Veröffentlicht am Donnerstag, 19. Februar 2026


Gewinner und Verlierer im Getränkeregal – und was das für den POS bedeutet


Der Getränkemarkt in Deutschland verändert sich grundlegend. Während jahrzehntelang Bier, Wein und Spirituosen stabile Säulen im Handel waren, zeigt sich heute ein klarer Strukturwandel.

Die Ursachen sind vielschichtig:

Gesundheitsbewusstsein
Fitness- und Longevity-Trend
Verändertes Konsumverhalten der Gen Z
Sober-Curious-Bewegung
Preissensibilität im LEH
Neue Lifestyle-Werte

Das Ergebnis: Alkohol verliert strukturell an Bedeutung – aber Konsum verschwindet nicht. Er transformiert sich.



Die Verlierer: Klassische Alkoholsegmente


Besonders betroffen sind:

Pilsbier im Preiseinstiegssegment
Standard-Weine ohne Differenzierung
Hochprozentige Spirituosen im Massenmarkt
Großvolumige Aktionsware

Diese Kategorien verlieren nicht nur Volumen, sondern vor allem emotionale Relevanz. Der Konsum findet seltener statt, bewusster und selektiver. Der klassische Kastenbier-Kauf für das Wochenende ist bei jüngeren Zielgruppen deutlich rückläufig.

Doch das bedeutet nicht das Ende – sondern eine strategische Neuausrichtung.



Die Gewinner: Alkoholfrei, funktional, premium


Stark wachsende Kategorien sind:

Alkoholfreies Bier
Alkoholfreier Gin und Aperitif
Hard Seltzer
Zero Sugar Energy Drinks
Protein-Getränke
Vitamin- und Adaptogen-Drinks
Premium Mineralwasser
Kombucha und fermentierte Getränke

Der Konsument ersetzt Alkohol nicht durch Verzicht, sondern durch Optimierung. Statt Rausch steht Funktion im Mittelpunkt. Statt Menge zählt Qualität. Statt Gewohnheit entscheidet Identität.

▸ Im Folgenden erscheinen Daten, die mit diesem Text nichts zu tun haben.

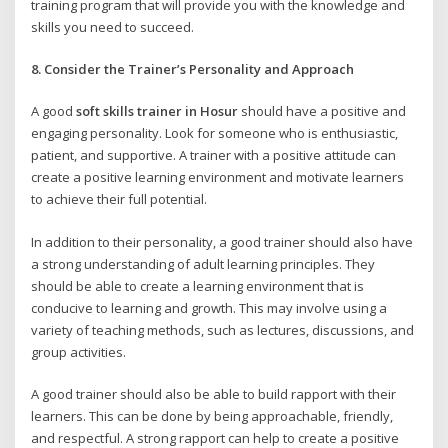
training program that will provide you with the knowledge and
skills you need to succeed.
8. Consider the Trainer’s Personality and Approach
A good
soft skills trainer in Hosur
should have a positive and
engaging personality. Look for someone who is enthusiastic,
patient, and supportive. A trainer with a positive attitude can
create a positive learning environment and motivate learners
to achieve their full potential.
In addition to their personality, a good trainer should also have
a strong understanding of adult learning principles. They
should be able to create a learning environment that is
conducive to learning and growth. This may involve using a
variety of teaching methods, such as lectures, discussions, and
group activities.
A good trainer should also be able to build rapport with their
learners. This can be done by being approachable, friendly,
and respectful. A strong rapport can help to create a positive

Warum Zweitplatzierung jetzt strategisch wird


Im Strukturwandel entscheidet Sichtbarkeit. Beide Gruppen – Verlierer und Gewinner – brauchen unterschiedliche POS-Strategien.



Reaktivierung alter Alkoholkunden


Für klassische Alkoholmarken bedeutet der Wandel nicht Kapitulation, sondern Reaktivierung. Ziel ist nicht mehr Masse, sondern Anlass.

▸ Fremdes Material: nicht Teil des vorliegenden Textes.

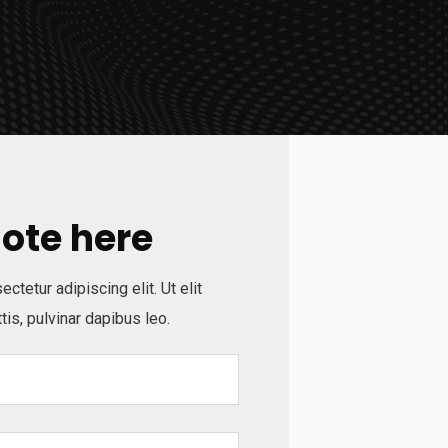
uote here
tetur adipiscing elit. Ut elit
tis, pulvinar dapibus leo.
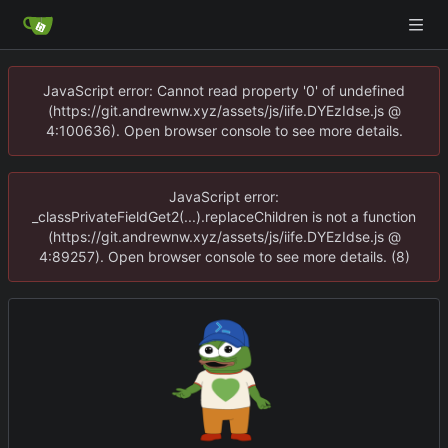
JavaScript error: Cannot read property '0' of undefined
(https://git.andrewnw.xyz/assets/js/iife.DYEzIdse.js @
4:100636). Open browser console to see more details.
JavaScript error:
_classPrivateFieldGet2(...).replaceChildren is not a function
(https://git.andrewnw.xyz/assets/js/iife.DYEzIdse.js @
4:89257). Open browser console to see more details. (8)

Hier funktioniert Zweitplatzierung als Event-Kommunikation, Premium-Inszenierung, anlassbezogene Aktivierung, Limited Edition oder saisonale Genusswelt.

Typische Trigger sind Grillsaison, Fußballturniere, Weihnachten, Oktoberfest oder Sommer-Aperitif. Die Ansprache muss emotional sein: Genuss, Geselligkeit, Tradition, Qualität, Handwerk.

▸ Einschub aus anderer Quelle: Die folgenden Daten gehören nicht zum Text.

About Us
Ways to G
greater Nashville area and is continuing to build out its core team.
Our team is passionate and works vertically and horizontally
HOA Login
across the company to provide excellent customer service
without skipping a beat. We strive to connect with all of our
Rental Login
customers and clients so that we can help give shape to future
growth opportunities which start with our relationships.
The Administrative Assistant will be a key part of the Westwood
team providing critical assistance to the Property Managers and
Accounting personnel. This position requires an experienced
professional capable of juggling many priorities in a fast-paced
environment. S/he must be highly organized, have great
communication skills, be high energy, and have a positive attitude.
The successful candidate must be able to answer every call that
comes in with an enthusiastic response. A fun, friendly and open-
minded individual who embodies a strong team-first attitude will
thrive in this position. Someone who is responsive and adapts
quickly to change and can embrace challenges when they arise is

Reaktivierung bedeutet: Wertigkeit erhöhen statt Rabatt steigern.



Neukundenaktivierung bei Gewinner-Kategorien


Ganz anders bei alkoholfreien und funktionalen Getränken. Hier geht es um Entdeckung, Probierimpuls, Lifestyle, Gesundheit und Selbstoptimierung.

Die Zweitplatzierung sollte hell, modern, clean, informativ und dynamisch sein. Trigger funktionieren über Zero Sugar, High Protein, Mit Elektrolyten, Alkoholfrei, Vegan oder Natürlich fermentiert.

Hier dominieren Impulskäufe.



Der psychologische Unterschied


Alkohol wird bewusster, seltener und anspruchsvoller gekauft. Funktionale Getränke hingegen sind spontan, experimentell und trendgetrieben.

Alkohol braucht Storytelling. Alkoholfrei braucht Sichtbarkeit.



Warum der Handel ohne POS verliert


Im Regal verschwimmen Kategorien zunehmend. Ohne Zweitplatzierung entsteht Orientierungslosigkeit. Der POS übernimmt die Rolle der Navigation und strukturiert den Wandel sichtbar.



Fazit


Der Getränkemarkt stirbt nicht – er transformiert sich. Verlierer brauchen Reaktivierung durch Premiumisierung und Anlasskommunikation. Gewinner brauchen aggressive Sichtbarkeit und Probierimpulse. Beide brauchen strategische Zweitplatzierung.